Espondilitis anquilosante

¿Qué es?

La espondilitis anquilosante es una enfermedad inflamatoria que afecta a las articulaciones de la columna vertebral. Suele aparecer en los adolescentes o en los adultos jóvenes, en la mayoría de casos antes de los 30 años y en casi el doble de hombres que de mujeres.

Causas

La causa de la espondilitis anquilosante no se conoce con exactitud aunque se relaciona con la herencia de padres a hijos y también con factores ambientales desencadenantes. El principal gen que se relaciona con el riesgo de padecer espondilitis anquilosante se llama HLA-B27, aunque tener este gen no significa siempre padecer la enfermedad. También hay otros dos genes implicados, llamados IL23R y el ERAP1.

Espondilitis anquilosante: Síntomas

Los síntomas de la espondilitis anquilosante corresponden a la inflamación de las articulaciones de las vértebras y de las articulaciones sacroilíacas (en la unión de la columna  con la pelvis). Esto produce dolor en la espalda, en ocasiones, de forma intermitente o en otras el dolor es severo y constante. Se ve reducida la flexibilidad de las articulaciones y en lo casos graves llegar a soldarse de forma anómala dos o más vértebras, endurecerse o reducirse la capacidad pulmonar. También pueden verse afectadas otras articulaciones como los hombros, las costillas, las caderas, las rodillas o los pies. Además, se afectan los lugares de unión de los tendones y los ligamentos con los huesos. Algunas veces la espondilitis anquilosante también causa síntomas sobre los ojos, los intestinos y de forma muy rara también al corazón y los pulmones.

Espondilitis anquilosante: Diagnóstico

El diagnóstico de la espondilitis anquilosante se realiza según los antecedentes, la historia clínica y la exploración física. Además, entre las pruebas complementarias serán necesarias radiografías de las articulaciones afectadas, una resonancia magnética y también análisis de sangre que incluya el estudio genético para detectar los genes implicados.
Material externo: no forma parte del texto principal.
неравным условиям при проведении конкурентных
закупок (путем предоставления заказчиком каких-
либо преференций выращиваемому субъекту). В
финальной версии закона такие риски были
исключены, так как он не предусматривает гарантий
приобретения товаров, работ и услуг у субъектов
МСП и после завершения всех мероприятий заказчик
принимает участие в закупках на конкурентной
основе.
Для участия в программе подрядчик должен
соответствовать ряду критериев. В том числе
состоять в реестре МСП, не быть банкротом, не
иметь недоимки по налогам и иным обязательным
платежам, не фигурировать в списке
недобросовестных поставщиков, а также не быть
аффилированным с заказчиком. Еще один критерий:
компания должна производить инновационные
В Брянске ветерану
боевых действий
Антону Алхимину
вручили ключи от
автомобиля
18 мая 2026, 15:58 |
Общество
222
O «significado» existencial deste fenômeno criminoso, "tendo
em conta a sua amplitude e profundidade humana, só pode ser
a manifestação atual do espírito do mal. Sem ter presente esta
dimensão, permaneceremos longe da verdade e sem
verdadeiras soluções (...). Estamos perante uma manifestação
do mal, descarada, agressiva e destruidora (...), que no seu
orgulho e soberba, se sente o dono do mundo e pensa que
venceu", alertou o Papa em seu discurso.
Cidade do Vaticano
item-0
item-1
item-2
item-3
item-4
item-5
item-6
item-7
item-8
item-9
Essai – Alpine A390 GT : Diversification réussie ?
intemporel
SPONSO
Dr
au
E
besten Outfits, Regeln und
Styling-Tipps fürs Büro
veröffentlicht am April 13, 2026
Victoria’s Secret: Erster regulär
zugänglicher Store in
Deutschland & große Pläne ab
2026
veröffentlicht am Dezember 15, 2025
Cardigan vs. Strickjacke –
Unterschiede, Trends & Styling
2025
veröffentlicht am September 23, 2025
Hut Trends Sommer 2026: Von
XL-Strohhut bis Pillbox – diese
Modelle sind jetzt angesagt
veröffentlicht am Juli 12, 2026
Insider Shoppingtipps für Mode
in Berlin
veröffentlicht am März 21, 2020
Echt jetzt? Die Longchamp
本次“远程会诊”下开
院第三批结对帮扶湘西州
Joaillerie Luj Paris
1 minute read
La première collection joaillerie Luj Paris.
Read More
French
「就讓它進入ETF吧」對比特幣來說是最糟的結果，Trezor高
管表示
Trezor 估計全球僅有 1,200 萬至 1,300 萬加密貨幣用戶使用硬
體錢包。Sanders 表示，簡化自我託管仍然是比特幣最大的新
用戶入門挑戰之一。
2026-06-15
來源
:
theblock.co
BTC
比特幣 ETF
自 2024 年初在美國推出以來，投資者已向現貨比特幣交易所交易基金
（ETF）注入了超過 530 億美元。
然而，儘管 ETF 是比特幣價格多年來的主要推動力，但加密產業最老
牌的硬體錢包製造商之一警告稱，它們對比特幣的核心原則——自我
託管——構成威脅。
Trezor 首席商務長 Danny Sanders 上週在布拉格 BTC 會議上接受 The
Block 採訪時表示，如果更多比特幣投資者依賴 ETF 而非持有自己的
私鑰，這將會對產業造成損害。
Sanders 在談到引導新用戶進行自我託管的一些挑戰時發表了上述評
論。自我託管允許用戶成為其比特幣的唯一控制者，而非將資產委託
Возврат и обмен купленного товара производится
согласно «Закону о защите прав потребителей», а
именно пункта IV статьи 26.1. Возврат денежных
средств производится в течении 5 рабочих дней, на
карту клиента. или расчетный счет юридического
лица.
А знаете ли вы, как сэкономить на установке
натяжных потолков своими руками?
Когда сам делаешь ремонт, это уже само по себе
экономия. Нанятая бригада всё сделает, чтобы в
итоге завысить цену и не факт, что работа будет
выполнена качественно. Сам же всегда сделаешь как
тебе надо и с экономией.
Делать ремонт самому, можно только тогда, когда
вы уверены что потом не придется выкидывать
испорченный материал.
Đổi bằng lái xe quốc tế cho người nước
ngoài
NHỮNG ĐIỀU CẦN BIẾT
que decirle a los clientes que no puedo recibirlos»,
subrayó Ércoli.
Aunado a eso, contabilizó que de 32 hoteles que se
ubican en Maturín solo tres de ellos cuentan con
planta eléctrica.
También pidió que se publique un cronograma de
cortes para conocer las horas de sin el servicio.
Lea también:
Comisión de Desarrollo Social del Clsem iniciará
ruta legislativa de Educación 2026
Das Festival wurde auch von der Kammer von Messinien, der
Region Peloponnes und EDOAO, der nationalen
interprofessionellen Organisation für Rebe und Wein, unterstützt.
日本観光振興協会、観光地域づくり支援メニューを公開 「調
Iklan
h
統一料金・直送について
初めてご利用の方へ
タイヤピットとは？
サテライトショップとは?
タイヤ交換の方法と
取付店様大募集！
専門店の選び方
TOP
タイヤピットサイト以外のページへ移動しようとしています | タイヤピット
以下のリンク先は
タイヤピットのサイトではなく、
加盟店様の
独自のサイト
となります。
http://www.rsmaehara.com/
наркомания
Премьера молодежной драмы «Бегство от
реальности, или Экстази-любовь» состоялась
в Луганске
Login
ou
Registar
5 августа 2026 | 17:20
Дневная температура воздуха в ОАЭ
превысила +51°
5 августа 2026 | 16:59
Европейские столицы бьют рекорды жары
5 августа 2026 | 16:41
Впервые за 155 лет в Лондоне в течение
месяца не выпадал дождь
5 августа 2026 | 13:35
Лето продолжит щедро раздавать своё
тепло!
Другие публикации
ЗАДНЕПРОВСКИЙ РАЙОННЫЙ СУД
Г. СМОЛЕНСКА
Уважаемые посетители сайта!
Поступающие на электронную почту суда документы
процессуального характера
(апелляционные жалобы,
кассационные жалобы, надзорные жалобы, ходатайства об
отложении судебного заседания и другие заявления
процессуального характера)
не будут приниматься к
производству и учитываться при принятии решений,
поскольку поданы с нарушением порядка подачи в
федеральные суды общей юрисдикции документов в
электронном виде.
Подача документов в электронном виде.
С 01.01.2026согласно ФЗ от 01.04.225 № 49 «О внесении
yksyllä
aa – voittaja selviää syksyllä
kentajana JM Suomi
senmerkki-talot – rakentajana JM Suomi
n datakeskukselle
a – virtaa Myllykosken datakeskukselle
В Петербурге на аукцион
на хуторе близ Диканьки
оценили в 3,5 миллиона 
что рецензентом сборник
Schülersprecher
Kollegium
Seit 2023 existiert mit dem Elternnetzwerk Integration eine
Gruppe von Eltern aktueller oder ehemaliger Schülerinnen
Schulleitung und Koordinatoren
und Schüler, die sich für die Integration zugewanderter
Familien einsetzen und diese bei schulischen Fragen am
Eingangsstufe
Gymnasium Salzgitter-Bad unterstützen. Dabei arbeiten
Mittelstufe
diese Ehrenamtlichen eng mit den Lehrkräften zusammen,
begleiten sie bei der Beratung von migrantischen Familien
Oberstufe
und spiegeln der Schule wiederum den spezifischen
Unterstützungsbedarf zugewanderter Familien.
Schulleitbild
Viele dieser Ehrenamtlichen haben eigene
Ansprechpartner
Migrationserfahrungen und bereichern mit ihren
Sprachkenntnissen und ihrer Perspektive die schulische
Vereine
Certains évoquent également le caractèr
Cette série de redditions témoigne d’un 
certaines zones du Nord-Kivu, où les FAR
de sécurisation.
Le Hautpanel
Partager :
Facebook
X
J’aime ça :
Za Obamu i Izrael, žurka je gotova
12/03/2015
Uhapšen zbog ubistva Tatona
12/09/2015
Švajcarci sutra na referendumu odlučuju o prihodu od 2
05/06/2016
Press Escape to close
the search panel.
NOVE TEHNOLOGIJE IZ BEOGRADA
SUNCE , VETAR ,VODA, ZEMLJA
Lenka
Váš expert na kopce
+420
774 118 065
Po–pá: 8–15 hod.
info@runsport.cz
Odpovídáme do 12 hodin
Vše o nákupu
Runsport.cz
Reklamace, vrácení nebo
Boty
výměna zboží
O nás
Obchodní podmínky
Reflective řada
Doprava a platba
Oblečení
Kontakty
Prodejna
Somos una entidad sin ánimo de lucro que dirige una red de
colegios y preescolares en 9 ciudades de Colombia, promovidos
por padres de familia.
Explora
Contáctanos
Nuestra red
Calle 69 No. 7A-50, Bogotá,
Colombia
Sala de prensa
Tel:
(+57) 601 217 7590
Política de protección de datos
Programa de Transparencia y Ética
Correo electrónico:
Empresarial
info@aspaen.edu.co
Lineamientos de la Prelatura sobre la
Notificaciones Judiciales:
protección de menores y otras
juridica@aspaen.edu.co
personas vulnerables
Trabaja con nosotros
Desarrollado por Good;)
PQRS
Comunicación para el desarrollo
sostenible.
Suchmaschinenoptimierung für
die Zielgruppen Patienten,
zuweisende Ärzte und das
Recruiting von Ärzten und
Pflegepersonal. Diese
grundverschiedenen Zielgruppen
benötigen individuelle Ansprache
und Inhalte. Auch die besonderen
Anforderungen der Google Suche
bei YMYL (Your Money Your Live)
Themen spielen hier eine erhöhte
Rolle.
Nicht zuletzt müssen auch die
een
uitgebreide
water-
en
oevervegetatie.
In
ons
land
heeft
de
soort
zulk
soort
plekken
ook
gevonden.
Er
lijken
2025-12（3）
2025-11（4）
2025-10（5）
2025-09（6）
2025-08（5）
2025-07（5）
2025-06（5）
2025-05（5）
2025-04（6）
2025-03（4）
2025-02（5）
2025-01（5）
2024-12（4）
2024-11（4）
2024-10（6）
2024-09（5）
Espondilitis anquilosante: Tratamiento

El tratamiento curativo de la espondilitis anquilosante no es posible, pero los distintos tratamientos se enfocan a aliviar los síntomas y evitar el empeoramiento rápido de la enfermedad. Para ello, se combinan medicamentos, ejercicios de rehabilitación y medidas de autoayuda, como la alimentación rica en ácidos grasos omega-3 y evitar el sobrepeso. En algunos casos de más gravedad puede requerirse cirugía para reparar las lesiones en las articulaciones. Los diferentes fármacos utilizados en el tratamiento de la espondilitis anquilosante incluyen: antiinflamatorios no esteroideos (AINE), corticoides, fármacos antirreumáticos y agentes biológicos .

Espondilitis anquilosante: Prevención

La prevención de la espondilitis anquilosante no está definida con los conocimiento actuales de la enfermedad.